Okay, I can do it, but the problem comes up again:

Exception in thread "main" java.lang.noclassdeffounderror:org/apache/avro/ipc/bytebufferoutputstream     at JAVA.LANG.CLASS.FORNAME0 (Native Method)     at java.lang.Class.forName ( class.java:191)     at Org.apache.nutch.storage.StorageUtils.getDataStoreClass ( storageutils.java:93)     at Org.apache.nutch.storage.StorageUtils.createWebStore ( storageutils.java:77)     at Org.apache.nutch.crawl.InjectorJob.run (injectorjob.java:218)     at Org.apache.nutch.crawl.InjectorJob.inject (injectorjob.java:252)      at Org.apache.nutch.crawl.InjectorJob.run (injectorjob.java:275)     at Org.apache.hadoop.util.ToolRunner.run (toolrunner.java:65)     at Org.apache.nutch.crawl.InjectorJob.main (injectorjob.java:284) caused by:java.lang.ClassNotFoundException: Org.apache.avro.ipc.bytebufferoutputstream    at Java.NET.URLClassloader$1.run (urlclassloader.java:366)     at java. Net.urlclassloader$1.run (urlclassloader.java:355)     at Java.security.AccessController.doPrivileged (Native Method)     at Java.net.URLClassLoader.findClass (urlclassloader.java:354)     at Java.lang.ClassLoader.loadClass (classloader.java:425)     at sun.misc.launcher$ Appclassloader.loadclass (launcher.java:308)     at Java.lang.ClassLoader.loadClass ( classloader.java:358)      9 more

The feeling of collapse, and then find out that the answer is that Nutch2.3.1 does not support mysql,what ....

The workaround is to:

    1. Either use the 2.2X version or return to use the nutch1.x version
    2. or replace MySQL for hbase storage

Show me the choice is to discard nutch2.3.1 using nutch2.2.1. Waste me a lot of time!

If the following error occurs, please search this article "special add" to resolve.

Exception in thread "main" Java.lang.RuntimeException:job Failed:name=generate:null, jobid=job_local200289520_0002 at Org.apache.nutch.util.NutchJob.waitForCompletion (nutchjob.java:55) at Org.apache.nutch.crawl.GeneratorJob.run ( generatorjob.java:199) at Org.apache.nutch.crawl.Crawler.runTool (crawler.java:68) at Org.apache.nutch.crawl.Crawler.run (crawler.java:152) at Org.apache.nutch.crawl.Crawler.run (crawler.java:250) at Org.apache.hadoop.util.ToolRunner.run (toolrunner.java:65) at Org.apache.nutch.crawl.Crawler.main (Crawler.java : 257)
nutch2.2.1 success
? Local (master)? Bin/nutch Crawl urls-depth 3-topn 5injectorjob:using class Org.apache.gora.sql.store.SqlStore as the Gora storage class .  Injectorjob:total number of URLs rejected by filters:0injectorjob:total number of URLs injected after normalization and Filtering:1fetcher:your ' Http.agent.name ' value should is listed first in ' Http.robots.agents ' property.  Fetcherjob:threads:10fetcherjob:parsing:falsefetcherjob:resuming:falsefetcherjob:timelimit set for: -1Using queue Mode:byhostfetcher:threads:10queuefeeder finished:total 1 records. Hit by Time limit:0

nutch2.2.1 installation and configuration and the same as above, where the details of the version number error, such as the error message correction on the line, the final success.

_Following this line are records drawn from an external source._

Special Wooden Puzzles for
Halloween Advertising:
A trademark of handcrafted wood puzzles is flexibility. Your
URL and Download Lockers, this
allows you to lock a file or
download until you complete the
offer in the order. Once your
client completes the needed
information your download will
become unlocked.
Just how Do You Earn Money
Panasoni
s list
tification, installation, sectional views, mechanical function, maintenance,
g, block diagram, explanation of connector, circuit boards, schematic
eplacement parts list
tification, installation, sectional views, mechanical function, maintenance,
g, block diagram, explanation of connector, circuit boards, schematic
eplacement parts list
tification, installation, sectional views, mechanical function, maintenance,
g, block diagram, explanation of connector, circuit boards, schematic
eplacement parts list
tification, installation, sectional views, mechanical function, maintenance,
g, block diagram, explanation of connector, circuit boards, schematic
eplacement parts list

The previous section of the Nutch command describes what is seen in MySQL as a crawler crawl, such as:

Original address: http://www.bigdataway.net/node/502

MAC Nutch+mysql Integration Notes

Related Article

Contact Us

The content source of this page is from Internet, which doesn't represent Alibaba Cloud's opinion; products and services mentioned on that page don't have any relationship with Alibaba Cloud. If the content of the page makes you feel confusing, please write us an email, we will handle the problem within 5 days after receiving your email.

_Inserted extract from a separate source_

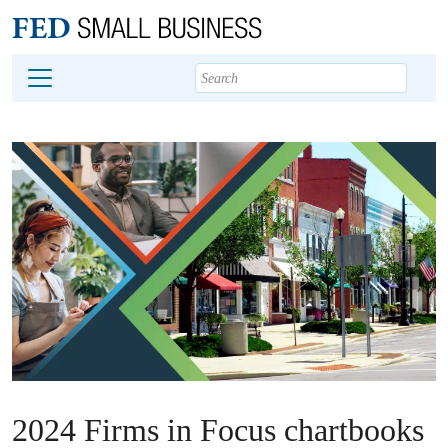
Main content
Footer
2024 Firms in Focus chartbooks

If you find any instances of plagiarism from the community, please send an email to: info-contact@alibabacloud.com and provide relevant evidence. A staff member will contact you within 5 working days.

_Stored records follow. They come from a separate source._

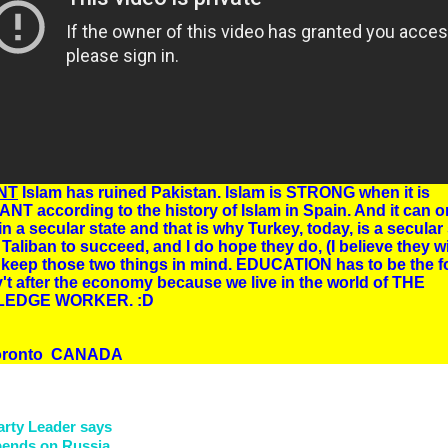
NT
Islam has ruined Pakistan. Islam is STRONG when it is
T according to the history of Islam in Spain. And it can o
in a secular state and that is why Turkey, today, is a secular 
 Taliban to succeed, and I do hope they do, (I believe they wil
keep those two things in mind. EDUCATION has to be the f
't after the economy because we live in the world of THE
EDGE WORKER. :D
Toronto CANADA
arty Leader says
epends on Russia.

A Free Trial That Lets You Build Big!

Start building with 50+ products and up to 12 months usage for Elastic Compute Service

  • Sales Support

    1 on 1 presale consultation

  • After-Sales Support

    24/7 Technical Support 6 Free Tickets per Quarter Faster Response

  • Alibaba Cloud offers highly flexible support services tailored to meet your exact needs.